On a recent Sunday, Stuart leaned against the edge of a heavy oak table at one end of the clubhouse, engaged in a sort of Socratic dialogue with teenagers. “Can anyone tell me what the Christian view of sin is?” he asked.

The four students in attendance, sprawled out on the mismatched chairs and couches that make up most of the clubhouse’s furniture, shouted out answers: Infidelity. Stealing. Lying.

Standing next to her husband, Jeanie wrote the teenagers’ answers on a white board, trying to squeeze all the ink she could out of a dry-erase marker that would not cooperate. She let Stuart ask the questions and then added to the discussion, drawing on her own background and readings to create a fuller picture of the Christian doctrines on sin and grace.

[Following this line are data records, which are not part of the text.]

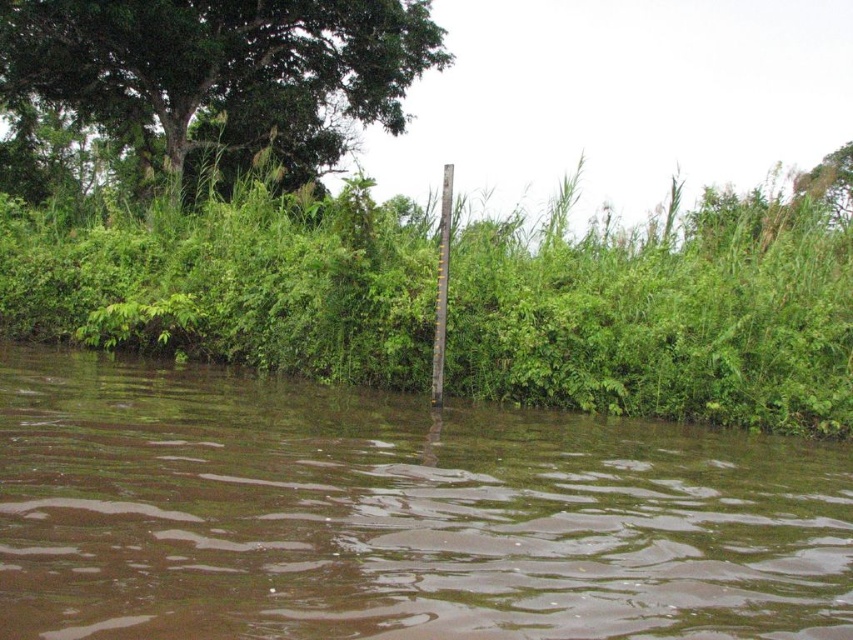 Question: Is brown muddy water at center to the right of green leafy vegetation at center from the viewer's perspective?

Choices:
 (A) no
 (B) yes

Answer: (B)

Question: Which object is farther from the camera taking this photo?

Choices:
 (A) green leafy tree at upper left
 (B) green leafy vegetation at center
 (C) brown muddy water at center

Answer: (A)

Question: Which object is farther from the camera taking this photo?

Choices:
 (A) brown muddy water at center
 (B) green leafy tree at upper left
 (C) green leafy vegetation at center

Answer: (B)

Question: Does brown muddy water at center appear under green leafy vegetation at center?

Choices:
 (A) no
 (B) yes

Answer: (B)

Question: Among these points, which one is farthest from the camera?

Choices:
 (A) (91, 260)
 (B) (627, 547)
 (C) (193, 97)

Answer: (C)

Question: Can you confirm if brown muddy water at center is smaller than green leafy vegetation at center?

Choices:
 (A) no
 (B) yes

Answer: (B)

Stuart pressed on. What makes a sin in Judaism, Islam, Hinduism? The students offered some examples: killing someone, maybe, or swearing. Not praying as often as your religion tells you that you must. And then Steven Smitha, 14, bolted from his chair, hand pointed in the air.

Advertisement

“Sin,” he yelled at Stuart, standing two feet from him, “is McDonald’s in Hinduism!”

Sunday school class can take on a wacky tone when so many perspectives get tossed around so freely. Stuart tried, somewhat unsuccessfully, to guide the conversation back to religion. “What does sin mean to a humanist?” he asked. In Stuart’s vocabulary, the words “humanist” and “atheist” are largely interchangeable.

“A personal sense of right and wrong?” wondered Randy Torrey, 17, a senior at Thousand Oaks High.

“What Jiminy Cricket tells you not to do,” Steven added. The room erupted in laughter.

Stuart rolled his eyes. He and Jeanie tolerate this controlled mayhem because they believe that the discussion stimulates the curiosity of their students about different religions, helping the teenagers articulate what they like, and dislike, about organized religion.

Matt Smitha, 16, said that what he learns at Sunday school is beneficial for his regular high school experience, as a junior at Buena High in Ventura. “I have friends at school who are of different faiths; it’s helped me understand a little better where they are coming from.”

Said Jeanie: “We have a church here with differing viewpoints, and we want the kids to know that there are organizations and churches that don’t insist you conform to a certain way.”